Laski's secretary was an efficient overweight girl who wore her skirts too short. He often told people: "When they were giving out sex appeal, Carol was elsewhere getting extra rations of brains." That was a good joke, an English joke, the kind directors told each other in the executive canteen. Carol had arrived at nine twenty-five to find her boss's "out" tray full of work which had not been there last night. Laski liked to do things like that: it impressed the staff and helped to counteract envy. Carol had not touched the papers until she had made him coffee. He liked that, too.

He was sitting on the couch, hidden behind The Times, with the coffee near him on the arm of the chair, when Ellen Hamilton came in.

She closed the door silently and tiptoed across the carpet, so that he did not see her until she pushed the newspaper down and looked at him over it. The sudden rustle made him jump with shock.

She said: "Mr. Laski."

He said: "Mrs. Hamilton!"

She lifted her skirt to her waist and said: "Kiss me good morning."

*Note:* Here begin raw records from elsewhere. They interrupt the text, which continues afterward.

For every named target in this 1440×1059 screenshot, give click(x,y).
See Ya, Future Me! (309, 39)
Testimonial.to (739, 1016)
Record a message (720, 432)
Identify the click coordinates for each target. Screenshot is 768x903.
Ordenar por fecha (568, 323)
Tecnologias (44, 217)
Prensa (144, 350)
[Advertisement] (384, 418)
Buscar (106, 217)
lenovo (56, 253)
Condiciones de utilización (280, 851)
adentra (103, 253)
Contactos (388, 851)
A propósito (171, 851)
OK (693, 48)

Under the skirt she wore old-fashioned stockings with no panties. Laski leaned forward and rubbed his face in the crisp, sweet-smelling pubic hair. His heart beat a little faster, and he felt delightfully wicked, the way he had the first time he kissed a woman's vulva.

He sat back and looked up at her. "What I like about you is the way you manage to make sex seem dirty," he said. He folded the newspaper and dropped it to the floor.

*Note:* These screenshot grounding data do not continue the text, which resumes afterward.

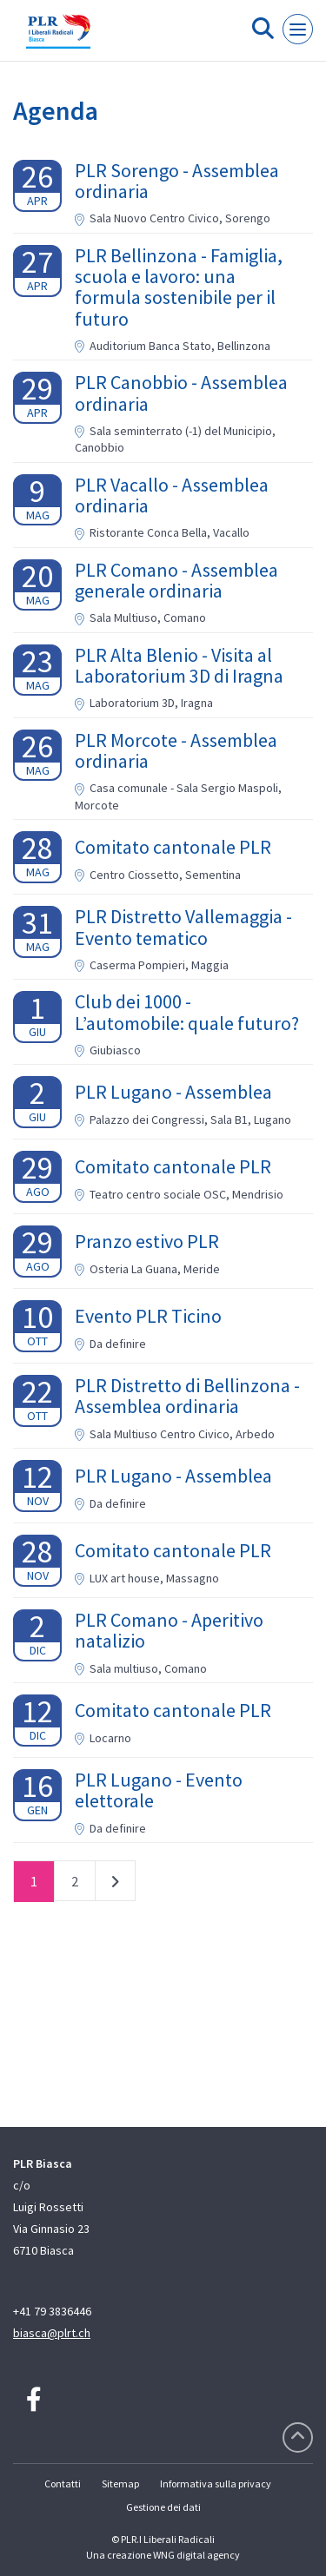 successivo (115, 1884)
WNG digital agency (196, 2554)
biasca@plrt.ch (51, 2333)
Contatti (62, 2483)
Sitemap (120, 2483)
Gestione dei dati (163, 2506)
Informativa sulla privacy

She lowered her skirt and said: "Sometimes I just get the hots."

He smiled knowingly, and let his eyes roam her body. She was about fifty, and very slender, with small, pointed breasts. Her aging complexion was saved by a deep suntan which she nourished all winter under an ultraviolet lamp. Her hair was black, straight, and well cut; and the gray hairs which appeared from time to time were swiftly obliterated in an expensive Knights-bridge salon. She wore a cream-colored outfit: very elegant, very expensive, and very English. He ran his hand up the inside of her thigh, under the perfectly tailored skirt. With intimate insolence his fingers probed between her buttocks. He wondered whether anyone would believe that the demure wife of the Hon. Derek Hamilton went around with no panties on just so that Felix Laski could feel her arse anytime he wanted to.

She wriggled pleasurably, then moved slightly away and sat down beside him on the couch where, during the last few months, she had fulfilled some of his weirdest sexual fantasies.

He had intended Mrs. Hamilton to be a minor character in his grand scenario, but she had turned out to be a very enjoyable bonus.

He had met her at a garden party. The hosts were friends of the Hamiltons', not of his; but he got an invitation by pretending a financial fancy for the host's company, a light-engineering group. It was a hot day in July. The women wore summer dresses and the men, linen jackets; Laski had a white suit. With his tall, distinguished figure and faintly foreign looks, he cut quite a dash, and he knew it.

There was croquet for the older guests, tennis for the young people, and a pool for the children. The hosts provided endless champagne and strawberries with cream. Laski had done his homework on the host-even his pretenses were thorough-and he knew they could hardly afford it. Yet he had been invited reluctantly, and only because he had more or less asked. Why should a couple who were short of money give a pointless party for people they did not need? English society baffled him. Oh, he knew its rules, and understood their logic; but he would never know why people played the game.